ズックとは?運動靴の別称だけではなく実はそもそも別の意味があった!

言葉も時代の流れと共に廃れ、新しく生まれ変わります。
その中でもズックという言葉を知らない方も多いかもしれません。

現在ではあまり耳にしない、ズックについて解説いたします!
昔を懐かしむ意味でも、昔を知る意味でも最後までお付き合いください!

ズックとは?

ズックとは靴を指す言葉として使われていました。
特に運動靴を呼称する言葉として使っている方が多いです。

一部の地域では、運動靴を「外ズック」と呼び、上履きや上靴などを「内ズック」と分けて呼称する地域などもあり、多少の地域差はありますが、

現在ではあまり使われなくなった言葉で、所謂「死語」だと言われています。

実はオランダ語由来

「ズック」の語源は、オランダ語で「麻布」または一般的な「粗い麻布」を意味する「doek」だと言われています。
「ドゥーク」などと聞こえますが、日本式になまった言葉に変化しました。

ここまででズックについて少しだけ分かりましたね。

しかし、ズック本来の意味は靴ではありませんでした。

素材の名前

ズックとは素材を意味する言葉であり、麻または綿の大撚糸で地を厚く平織りにした織地を指します。
ズックの用途はテント・靴・鞄・帆などに使用されています。
そしてズックを使った靴をズック靴、ズックの鞄をズック鞄などと呼称していました。
その中で、ズック靴に関してはズックと略されるようになり、そのままズック=ズック靴の意味で使われるようになりました。
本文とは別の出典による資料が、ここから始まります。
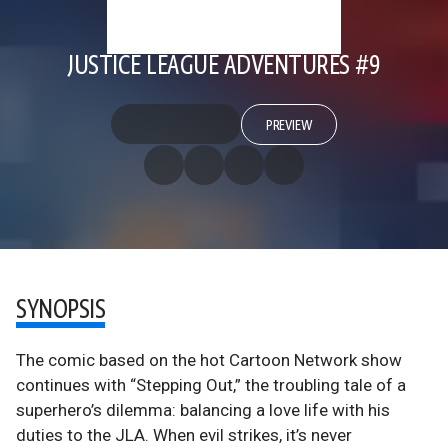
JUSTICE LEAGUE ADVENTURES #9
PREVIEW
SYNOPSIS
The comic based on the hot Cartoon Network show
continues with “Stepping Out,” the troubling tale of a
superhero’s dilemma: balancing a love life with his
duties to the JLA. When evil strikes, it’s never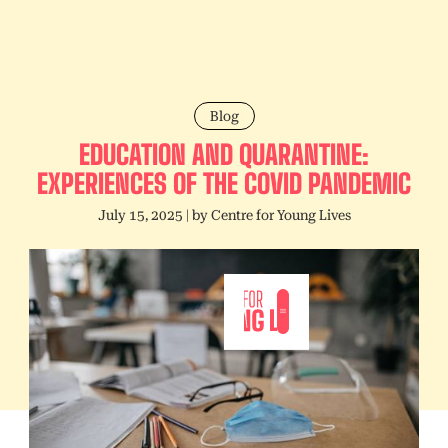
Blog
EDUCATION AND QUARANTINE:
EXPERIENCES OF THE COVID PANDEMIC
July 15, 2025
| by
Centre for Young Lives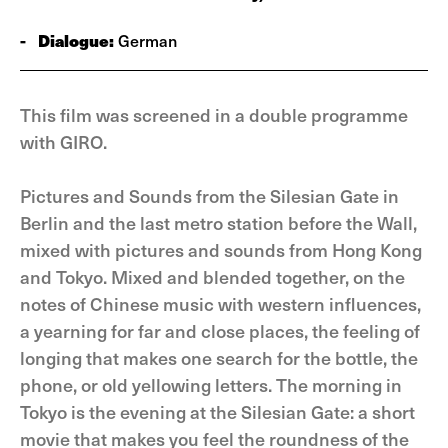
-
Dialogue:
German
This film was screened in a double programme
with GIRO.
Pictures and Sounds from the Silesian Gate in
Berlin and the last metro station before the Wall,
mixed with pictures and sounds from Hong Kong
and Tokyo. Mixed and blended together, on the
notes of Chinese music with western influences,
a yearning for far and close places, the feeling of
longing that makes one search for the bottle, the
phone, or old yellowing letters. The morning in
Tokyo is the evening at the Silesian Gate: a short
movie that makes you feel the roundness of the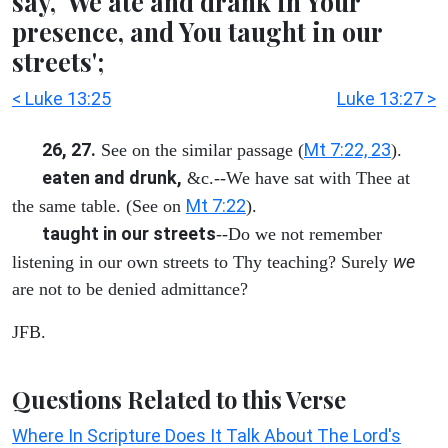
say, 'We ate and drank in Your
presence, and You taught in our
streets';
< Luke 13:25
Luke 13:27 >
26, 27.
Mt 7:22, 23
See on the similar passage (
).
eaten and drunk,
&c.--We have sat with Thee at
Mt 7:22
the same table. (See on
).
taught in our streets
--Do we not remember
we
listening in our own streets to Thy teaching? Surely
are not to be denied admittance?
JFB.
Questions Related to this Verse
Where In Scripture Does It Talk About The Lord's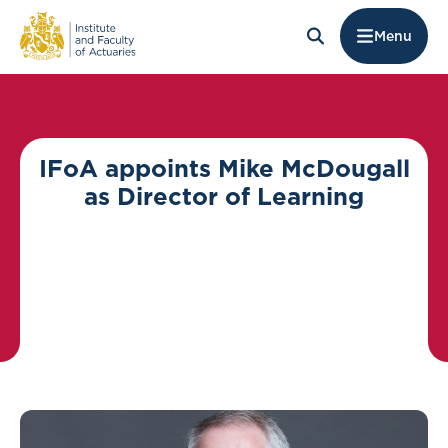
Menu
IFoA appoints Mike McDougall
as Director of Learning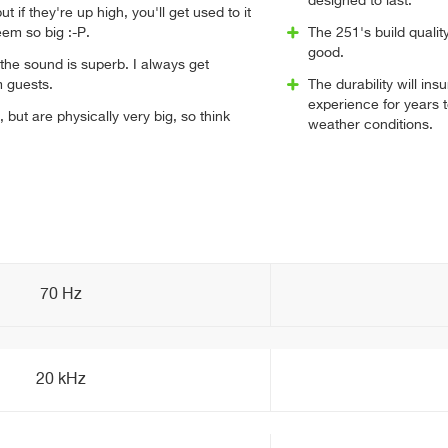
designed to last.
t if they're up high, you'll get used to it
em so big :-P.
The 251's build qualit
good.
the sound is superb. I always get
 guests.
The durability will i
experience for years 
 but are physically very big, so think
weather conditions.
70 Hz
20 kHz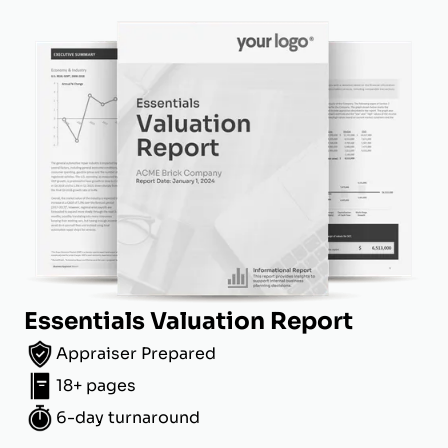
Essentials Valuation Report
Appraiser Prepared
18+ pages
6-day turnaround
少しややこしいですが、素材を指す意味としてのズックと、ズック素材を使用した靴を略してズックと呼ぶ2種類の使い方のある言葉でした。
しかし、靴としてのズックの使用頻度が高かったのでしょう。靴のズックが運動靴全般を指す意味へと変化していったようです。

言葉こそあまり聞かないものの、現在もズック素材を使用した靴も鞄も販売されています。

学校の上履きを指す地域も

学校で使う校内用のシューズの呼び名は地域によって「うわばき」派と「うわぐつ」派に分かれるそうです。その第3勢力の呼称として「ズック」と呼ぶ地域も結構多く、北陸や東北地方では割と「ズック」という呼称が定着しているようです。

自分の地域と呼称は一致しましたか?

最近はズックが通じない?


現在でも学校用シューズを「ズック」と呼ぶ地域ではそのものとして通じるようですが、運動靴という意味でのズックは通じなくなってきているようです。
30代以上の方は「ズック」という言葉を聞いた際、ほとんどの方は靴を連想することは出来ると思いますが、20代以下になると「ズック」という単語を聞いたこともなく、何のことなのかすら想像もつかないという人たちも増えているようです。

若い人たちと会話の際に、ちょっとウケ狙いで古い言葉を使おうと「そのズックナウいね!」なんて言ってもズックって何??ってぽかーんとされてしまう可能性があるので、ご注意くださいね!